Session-Based (Web App)

After logging in through WorkOS, a JWT session cookie (whilst_session) is set automatically. This is used for all web app API calls. 
interface Session {
  userId: string;      // UUID of the authenticated user
  accountId: string;   // UUID of the user's workspace/tenant
  email: string;
  role: 'admin' | 'member' | 'viewer';
}

API Key (MCP Server)

For programmatic access via the MCP Server, workspace-scoped API keys are used.

Key Format

whl_live_abc123def456...  (production)
whl_test_xyz789...        (development)
  • Prefix: whl_ (whilst)
  • Environment: live_ or test_
  • Random: 32 bytes, base64url encoded

Key Management

Generate and manage API keys from Settings → API Keys in the web app.

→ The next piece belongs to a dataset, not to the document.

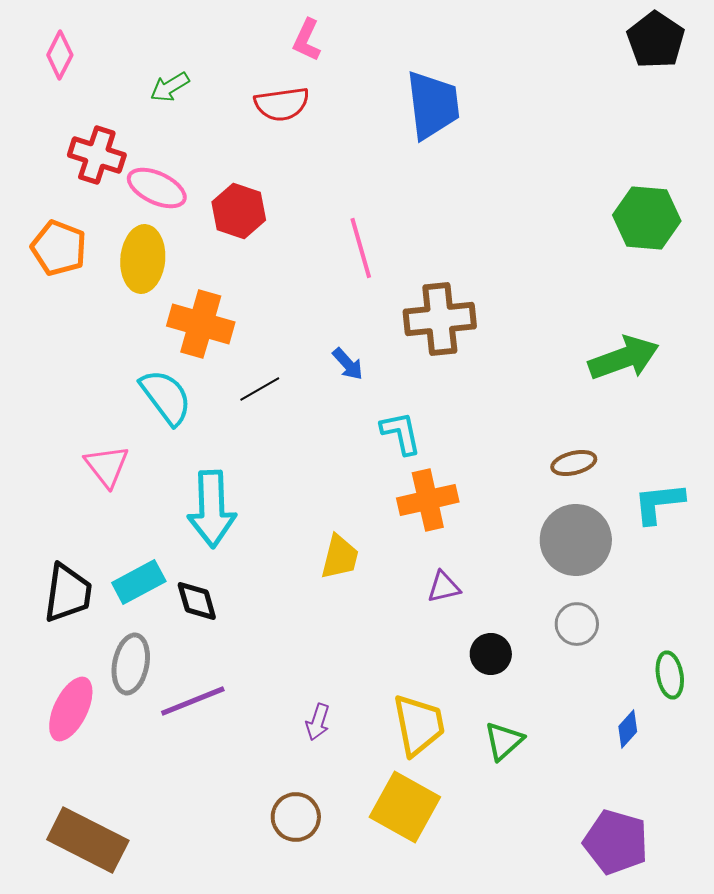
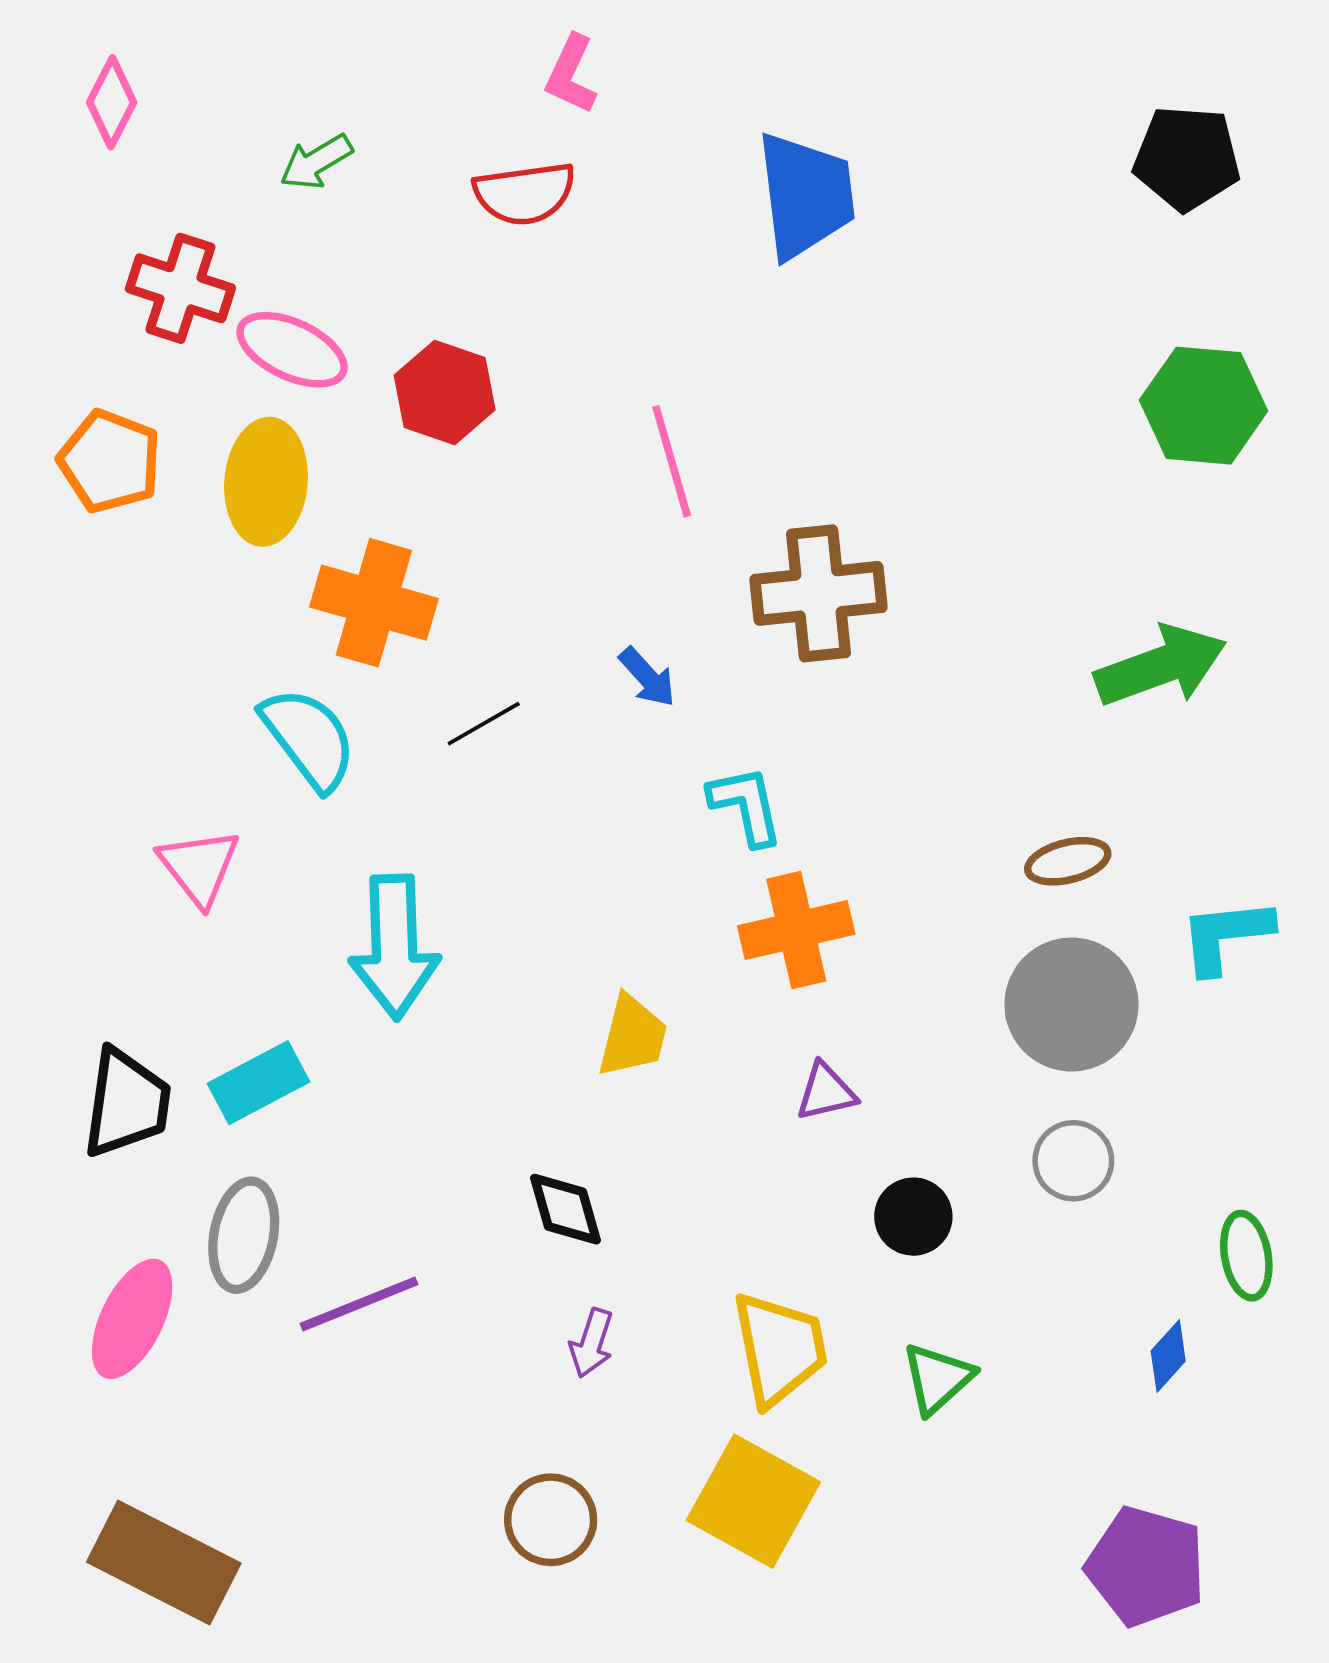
black pentagon: (656, 40) -> (1187, 158), moved, turned -30
black diamond: (197, 601) -> (566, 1209), moved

Keys support granular permissions:
  • docs:read — Read documents
  • docs:write — Create and edit documents
  • folders:read — Read folders
  • folders:write — Create and edit folders
  • search — Execute search queries

Usage

Pass the API key in the environment when connecting your MCP client: 
{
  "mcpServers": {
    "whilst": {
      "command": "npx",
      "args": ["@whilst/mcp-server"],
      "env": {
        "WHILST_API_KEY": "whl_live_your_key_here"
      }
    }
  }
}

Slack Signature Verification

Bot-facing endpoints verify the X-Slack-Signature header using Slack’s signing secret. This is handled internally by the Event Intake Lambda.